The small businesses in their villages and towns do not make any returns and perhaps pay partially only some of the taxes such as property taxes, import taxes through the country’s import entry points and sometimes export taxes again through the country’s export exit points. There is also little of income taxes paid by persons who work for government and other registered international institutions. Many of the major corporations pay only taxes on unverified or unaudited incomes and hence whatever number given for the “per Capita Income” or “Gross National Product” or “Gross Domestic product” appears to be based solely on estimations that do not make any sense at all for the region.
Cathy O’Neil in her book “Weapons of Math Destruction” and I borrowed the title of this article from her book, clearly points usage of wrong data on how to deal with countries such as those of the Horn of Africa States. In this regard, let us perhaps look on the implications of these numbers:
First a “Per Capita Income” is a measure of the wealth of a nation. When one says the per capita income, of the Horn of Africa States, is such a number and the number is an incredibly a low number, it permanently condemns the region to eternal poverty for no major corporation would seek to go into that region. It is a wall against potential investments in the region. In fact, the numbers reported for the region has no relevance to life in the region. No one can live off some US$ 500 to US$ 1,000 per year anywhere, let alone in the Horn of Africa States.
Second, it is used by nongovernmental organizations to come into the region to disrupt the life systems and ecosystems of the region with the pretext of assisting the region, when in fact they participate in worsening situations the region could have managed on its own.
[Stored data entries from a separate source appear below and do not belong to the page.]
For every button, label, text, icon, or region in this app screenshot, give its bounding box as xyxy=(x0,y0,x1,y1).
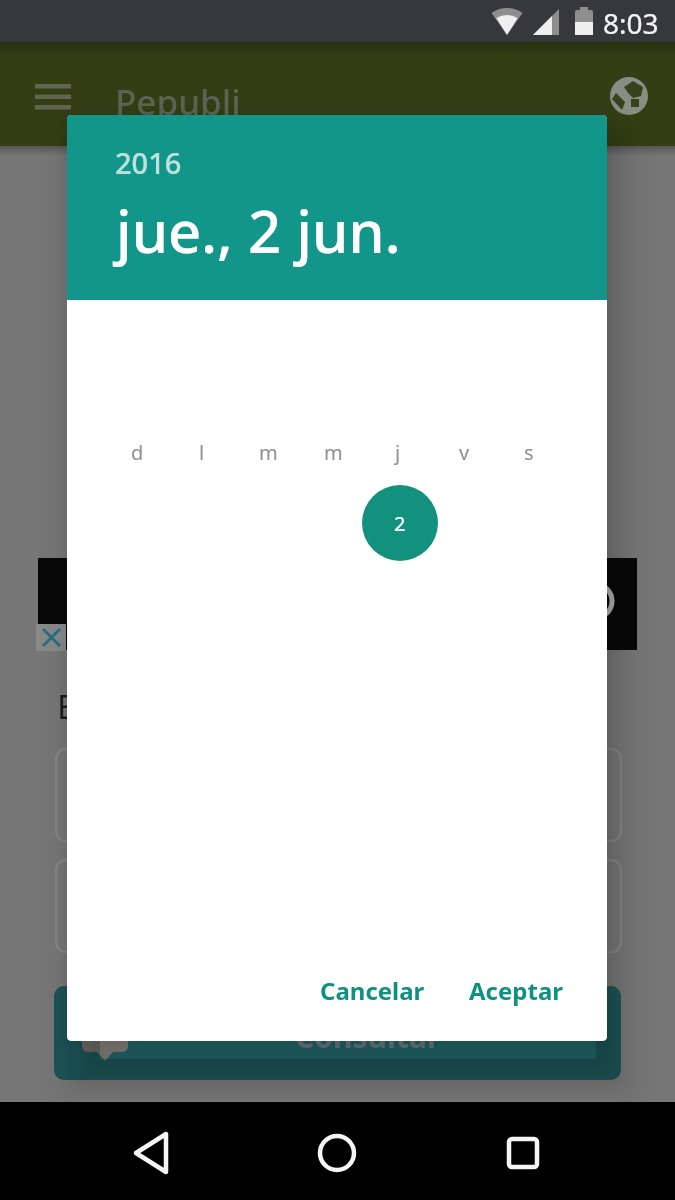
staticText: Cancelar xyxy=(320,974,425,1007)
staticText: Aceptar xyxy=(469,974,564,1007)
button[interactable]: Consultar xyxy=(54,986,621,1080)
staticText: m xyxy=(324,439,343,466)
button[interactable] xyxy=(20,72,86,120)
button[interactable] xyxy=(483,1113,563,1193)
button[interactable] xyxy=(56,749,621,841)
staticText: j xyxy=(395,439,401,466)
staticText: 2016 xyxy=(115,143,182,182)
button[interactable] xyxy=(603,70,655,122)
button[interactable] xyxy=(38,558,637,650)
staticText: jue., 2 jun. xyxy=(116,191,401,270)
staticText: l xyxy=(199,439,205,466)
staticText: m xyxy=(259,439,278,466)
button[interactable]: Cancelar xyxy=(307,963,437,1017)
staticText: Pepubli xyxy=(115,78,241,126)
button[interactable] xyxy=(36,624,66,651)
button[interactable]: 2 xyxy=(362,485,438,561)
button[interactable]: Aceptar xyxy=(453,963,579,1017)
staticText: d xyxy=(131,439,144,466)
button[interactable] xyxy=(297,1113,377,1193)
staticText: s xyxy=(524,439,534,466)
staticText: Consultar xyxy=(295,1016,441,1057)
staticText: v xyxy=(459,439,470,466)
staticText: 8:03 xyxy=(603,4,659,42)
button[interactable] xyxy=(56,860,621,952)
staticText: E xyxy=(57,684,76,729)
staticText: 2 xyxy=(394,510,406,537)
button[interactable] xyxy=(112,1113,192,1193)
They come running to distribute food to empty the stores of their original countries so that new harvests can be stored, and this prevents the local farmers to farm their own lands and produce their own food as was always the case in the past. Many live off food aid these days instead of producing their own food.
Third, a high per capita income allows foreign investors to seek opportunities in the country. The fact that they report low statistical data for the region prevents others to pursue developmental opportunities in the region. These opaque numbers for the region should not be allowed by the governments of the region as a measure of the economies of the region. They are used as unquestionable statistical data and hence are unaccountable. They reflect a region, which would permanently be poor and create vicious models that would not be good for the region. We must remember that no statistical data is accurate or can be perfect and the region should not be a collateral damage for numbers created out of thin air and such are the Gross National Products or Gross Domestic products or the Per capita Income of the SEED countries.